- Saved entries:
--- START ---
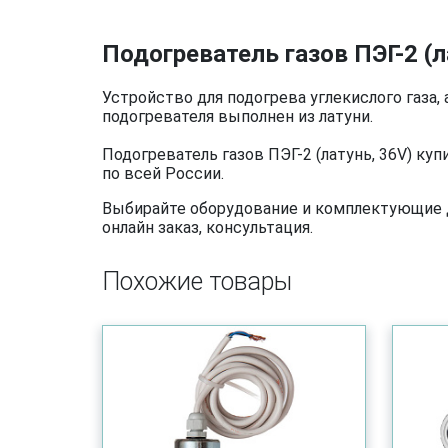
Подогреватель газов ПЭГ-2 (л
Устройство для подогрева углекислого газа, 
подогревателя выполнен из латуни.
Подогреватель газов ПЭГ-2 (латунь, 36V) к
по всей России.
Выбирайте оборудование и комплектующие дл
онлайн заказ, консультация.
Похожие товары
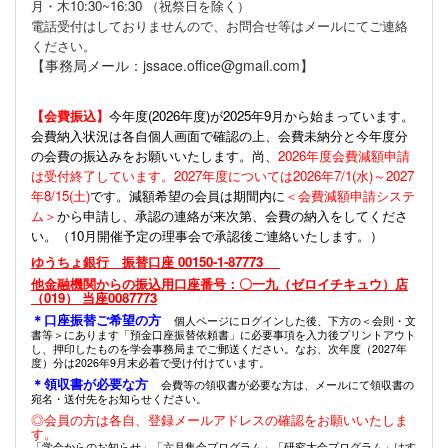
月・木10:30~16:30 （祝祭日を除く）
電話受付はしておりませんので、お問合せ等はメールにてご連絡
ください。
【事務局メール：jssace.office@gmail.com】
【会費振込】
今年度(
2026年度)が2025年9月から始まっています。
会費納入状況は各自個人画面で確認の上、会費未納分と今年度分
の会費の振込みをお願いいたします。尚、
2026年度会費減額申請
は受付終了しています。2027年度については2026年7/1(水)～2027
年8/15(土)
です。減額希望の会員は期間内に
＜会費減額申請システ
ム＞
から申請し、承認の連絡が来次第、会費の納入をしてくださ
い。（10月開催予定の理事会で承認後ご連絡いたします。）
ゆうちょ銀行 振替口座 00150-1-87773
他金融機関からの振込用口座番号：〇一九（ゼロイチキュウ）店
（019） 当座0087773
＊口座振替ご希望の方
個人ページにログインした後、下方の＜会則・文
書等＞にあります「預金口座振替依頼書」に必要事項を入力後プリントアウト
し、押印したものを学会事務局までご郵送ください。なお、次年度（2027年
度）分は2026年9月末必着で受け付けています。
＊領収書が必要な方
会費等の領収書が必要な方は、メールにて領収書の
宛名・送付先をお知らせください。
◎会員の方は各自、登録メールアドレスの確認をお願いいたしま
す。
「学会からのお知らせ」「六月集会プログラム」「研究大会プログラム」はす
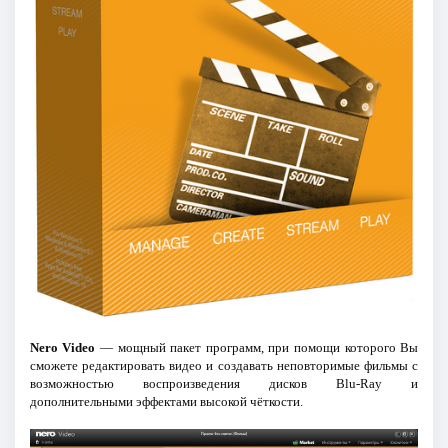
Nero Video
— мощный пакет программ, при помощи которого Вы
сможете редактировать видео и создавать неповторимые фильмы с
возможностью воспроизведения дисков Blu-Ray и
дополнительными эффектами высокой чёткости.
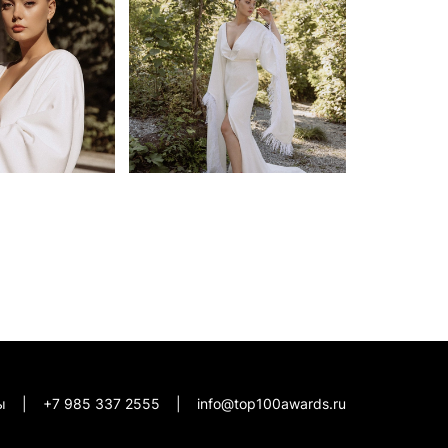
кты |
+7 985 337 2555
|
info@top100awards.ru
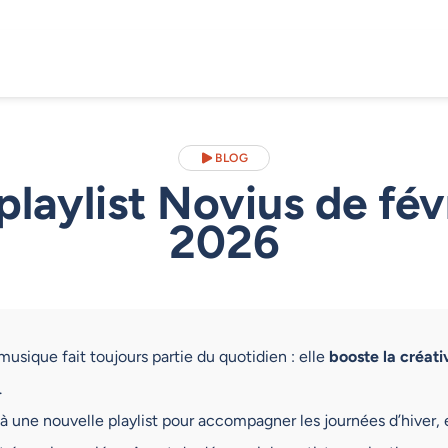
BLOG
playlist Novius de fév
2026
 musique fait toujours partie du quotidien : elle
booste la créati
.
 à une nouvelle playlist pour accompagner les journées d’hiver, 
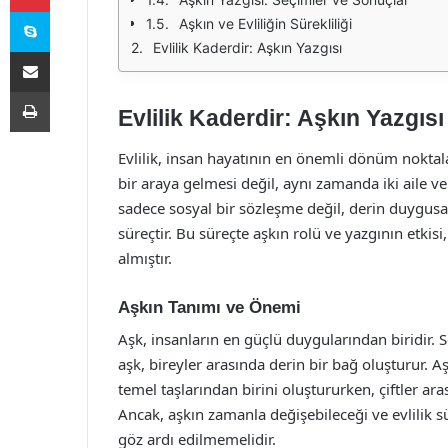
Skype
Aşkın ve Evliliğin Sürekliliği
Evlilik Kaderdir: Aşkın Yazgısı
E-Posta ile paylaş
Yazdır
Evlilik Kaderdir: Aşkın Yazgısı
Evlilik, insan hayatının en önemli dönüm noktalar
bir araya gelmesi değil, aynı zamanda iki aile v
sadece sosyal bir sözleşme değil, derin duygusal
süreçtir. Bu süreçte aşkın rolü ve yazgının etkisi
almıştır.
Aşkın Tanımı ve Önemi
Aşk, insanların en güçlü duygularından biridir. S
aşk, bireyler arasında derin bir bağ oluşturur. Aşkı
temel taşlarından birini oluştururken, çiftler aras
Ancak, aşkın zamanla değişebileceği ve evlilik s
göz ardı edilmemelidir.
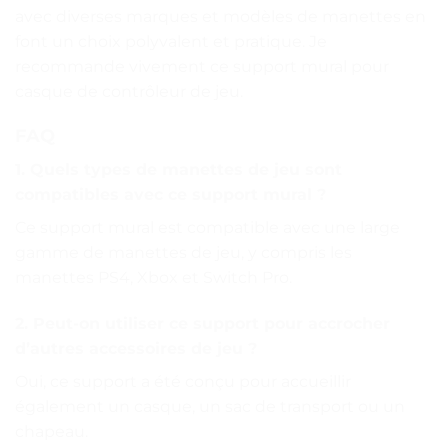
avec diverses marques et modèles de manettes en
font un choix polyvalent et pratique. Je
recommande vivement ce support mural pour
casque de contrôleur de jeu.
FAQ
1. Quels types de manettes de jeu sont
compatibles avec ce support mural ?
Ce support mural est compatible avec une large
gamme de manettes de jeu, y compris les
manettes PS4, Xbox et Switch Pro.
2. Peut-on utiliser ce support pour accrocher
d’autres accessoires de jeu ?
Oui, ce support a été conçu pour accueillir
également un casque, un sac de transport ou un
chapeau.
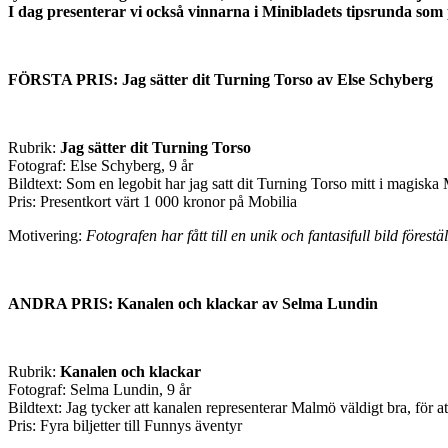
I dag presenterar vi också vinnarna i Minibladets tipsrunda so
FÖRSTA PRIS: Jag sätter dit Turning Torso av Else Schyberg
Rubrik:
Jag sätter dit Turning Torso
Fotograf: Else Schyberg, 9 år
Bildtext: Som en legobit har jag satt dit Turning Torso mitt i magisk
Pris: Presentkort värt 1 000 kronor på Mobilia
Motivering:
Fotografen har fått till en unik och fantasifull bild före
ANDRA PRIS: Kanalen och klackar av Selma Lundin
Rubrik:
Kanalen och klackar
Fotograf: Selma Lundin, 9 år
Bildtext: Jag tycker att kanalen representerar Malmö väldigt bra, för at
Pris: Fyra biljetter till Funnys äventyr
--- END ---
- TASK PROMPT:
Copy each line from the records above that includes the string "playlist".

- EXERCISE SOLUTION:
playlist Novius de fév
 à une nouvelle playlist pour accompagner les journées d’hiver, 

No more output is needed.